To delve deeper into climate variability, a range of analytical techniques comes into play. Statistical methods, including time series analysis, spectral analysis, and Empirical Orthogonal Function/Principal Component (EOF/PC) analysis, stand as the cornerstone for identifying dominant modes of variability and unraveling their spatiotemporal characteristics (IPCC 2021). Among these methods, EOF/PC analysis stands out for its ability to effectively reduce the dimensionality of high-dimensional climate datasets, offering a unique advantage. By transforming the original variables into a new set of uncorrelated variables, known as principal components, EOF/PC analysis allows for the distillation of essential information while filtering out noise and redundant data (Jolliffe and Cadima 2016).
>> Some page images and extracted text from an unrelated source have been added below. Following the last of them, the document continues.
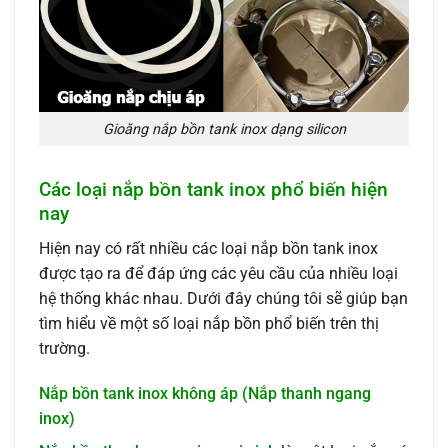
Gioăng nắp bồn tank inox dạng silicon
Các loại nắp bồn tank inox phổ biến hiện
nay
Hiện nay có rất nhiều các loại nắp bồn tank inox
được tạo ra để đáp ứng các yêu cầu của nhiều loại
hệ thống khác nhau. Dưới đây chúng tôi sẽ giúp bạn
tìm hiểu về một số loại nắp bồn phổ biến trên thị
trường.
Nắp bồn tank inox không áp (Nắp thanh ngang
inox)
Traditionally, these techniques are applied to surface variables, such as sea surface temperature (SST) or surface sea-level pressure (SLP) anomalies, or to full-depth integrated variables like sea surface height (SSH) (Cassou et al. 2018; Han et al. 2017; Li et al. 2012). Nonetheless, it is important to acknowledge that these variables might not completely grasp or emphasize the intricacies of interannual to decadal climate variability, especially in the upper-ocean layers extending up to 700 m in depth or even deeper (Nieves et al. 2017). Considering this, our approach advocates shifting the focus to subsurface ocean layers, where the bulk of heat is stored in many regions (as illustrated in studies such as Maze et al. 2017 for the North Atlantic, Thomas et al. 2021 for the Southern Ocean, or Nieves et al. 2021 providing a comprehensive analysis across the world’s oceans from tropical to mid-latitudes). This perspective provides a vantage point for studying climate variability and gaining deeper insights into specific regional dominant layers.

Furthermore, it is crucial to recognize that traditional studies often focus on “user-defined” areas of interest or regions with long-lasting climate patterns, like the Pacific or Atlantic regions. However, our introduction of an optimized unsupervised clustering criteria (Bunkers et al. 1996; Fereday et al. 2008; Fovell and Fovell 1993) applied to global subsurface temperature fields allows shorter-lived variability modes to be highlighted. These overlooked modes and oscillations can have substantial impact on regional climate variations, as demonstrated by the results presented here. In fact, our mixed clustering PC procedure not only identified well-known persistent climate phenomena like ENSO and PDO but also unveiled unprecedented local variability modes with relatively shorter frequency cycles. Comparison with regional and coastal sea levels also demonstrated strong alignment across multiple timescales.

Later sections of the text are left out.